Wardruna - Kvitravn
Dernière mise à jour : 3 avr. 2021

A l’ombre du monstre de neige, je reprends mon souffle, mes poumons semblent se geler alors que la langue de glace pénètre dans ma gorge. Essoufflé, je lève lentement la tête vers le ciel, le soleil perce le flan de la montagne entre les sapins acérés, m’éblouissant de ses rayons ardents et réchauffant doucement mon visage endolori. Derrière moi, en contrebas, la vallée se glisse aux pieds du géant de pierre comme un serpent vert fendu d’un dos gris profond, la rivière coule lentement vers les fjords recouverts d’éclats de diamants qui s’étendant jusqu’à l’horizon.

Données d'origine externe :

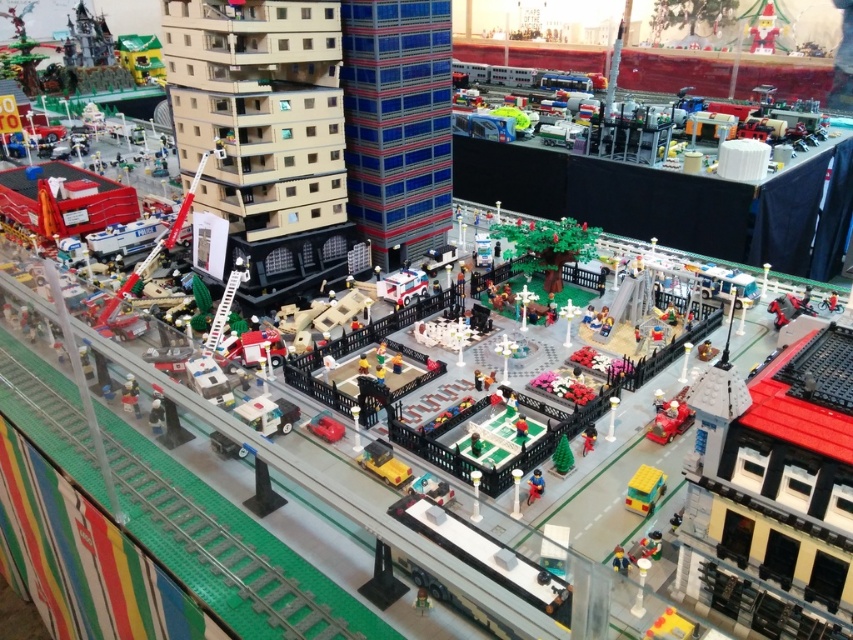 Question: Does yellow matte bus at lower right appear on the right side of smooth plastic bicycle at center?

Choices:
 (A) yes
 (B) no

Answer: (A)

Question: Is metallic red crane at center-left bigger than white plastic ambulance at center?

Choices:
 (A) yes
 (B) no

Answer: (A)

Question: Estimate the real-world distances between objects in this image. Which object is farther from the yellow matte bus at lower right?

Choices:
 (A) shiny red car at center
 (B) smooth plastic bicycle at center

Answer: (A)

Question: Is yellow matte bus at lower right closer to camera compared to white plastic ambulance at center?

Choices:
 (A) yes
 (B) no

Answer: (A)

Question: Among these objects, which one is nearest to the camera?

Choices:
 (A) metallic red crane at center-left
 (B) smooth plastic figure at lower right

Answer: (B)

Question: Which is nearer to the shiny red car at center?

Choices:
 (A) yellow matte bus at lower right
 (B) smooth plastic bicycle at center
 (C) smooth plastic figure at lower right
 (D) metallic red crane at center-left

Answer: (A) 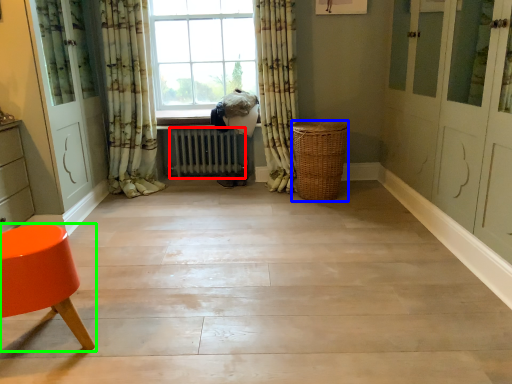 Question: Based on their relative distances, which object is farther from radiator (highlighted by a red box)? Choose from basket (highlighted by a blue box) and chair (highlighted by a green box).

Choices:
 (A) basket
 (B) chair

Answer: (B) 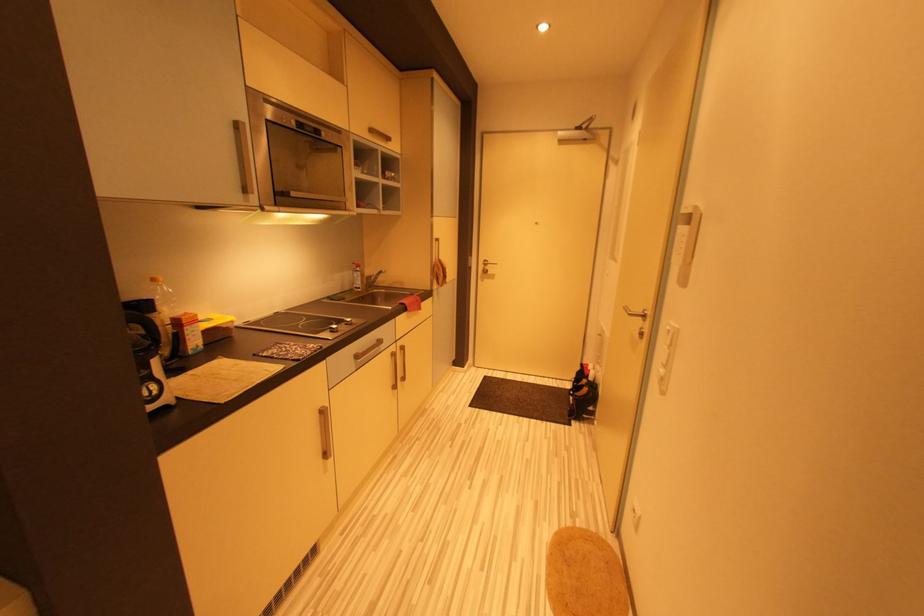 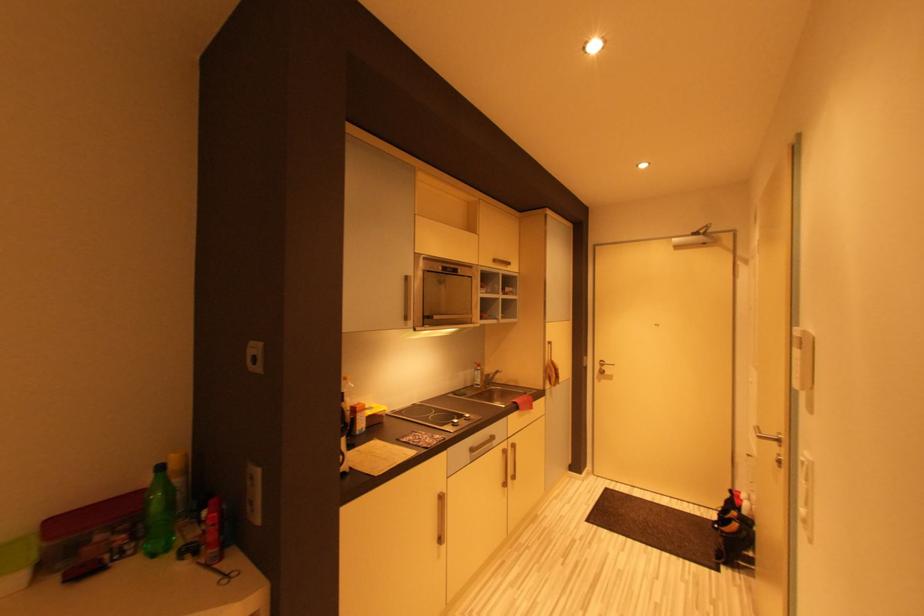 Question: How did the camera likely rotate?

Choices:
 (A) Left
 (B) Right
 (C) Up
 (D) Down

Answer: (A) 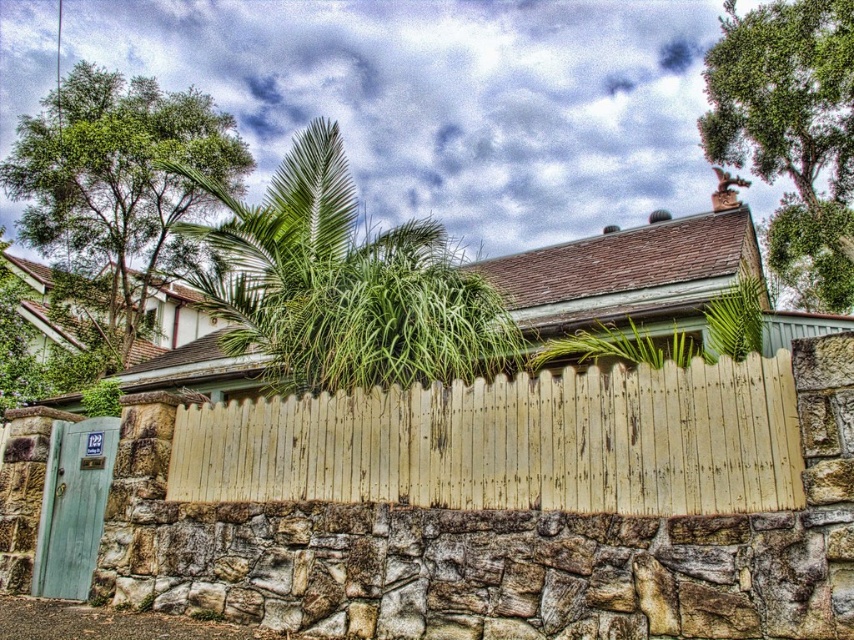 Question: Which object is positioned closest to the green leafy tree at upper left?

Choices:
 (A) green leafy tree at upper right
 (B) green leafy palm at upper center
 (C) yellow weathered wood fence at center

Answer: (B)

Question: Is green leafy tree at upper left to the right of green leafy tree at upper right from the viewer's perspective?

Choices:
 (A) yes
 (B) no

Answer: (B)

Question: Which point is farther to the camera?

Choices:
 (A) green leafy tree at upper right
 (B) yellow weathered wood fence at center
 (C) green leafy tree at upper left
 (D) green leafy palm at upper center

Answer: (C)

Question: In this image, where is yellow weathered wood fence at center located relative to green leafy tree at upper left?

Choices:
 (A) below
 (B) above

Je ne sens plus mes jambes, mes pieds encore moins, mon cœur bas violemment sur mes tempes, mon esprit s’égare un instant, j’entends pourtant toujours cet appel, ce cri rauque et perçant, lancinant. Entre les troncs droits comme des lances, j’entrevois des silhouettes tordues, des corps velus étrangement arc-boutés au-dessus de la neige épaisse qui semblent surgir de nulle part pour disparaître aussitôt.
Chassant les esprits de la forêt de mon esprit, je reprends ma lente ascension, maudissant les dieux de m’affliger une telle épreuve. Mon bâton fait de trois branches de cèdre entrelacées me meurtri la main gauche, mon bras ankylosé le soulève lentement, privé de sa force légendaire.
Finalement j’entrevois ma destination, à travers les rayons dorés du soleil, un gros promontoire rocheux surgit de la neige, telle la lame d’une épée qui transperce une poitrine blanche.
Utilisant mes dernières ressources pour atteindre la roche salvatrice, je me hisse péniblement sur la plate-forme froide et glissante recouverte d’une légère couche de glace, telle du verre liquide figé par une magie ancestrale.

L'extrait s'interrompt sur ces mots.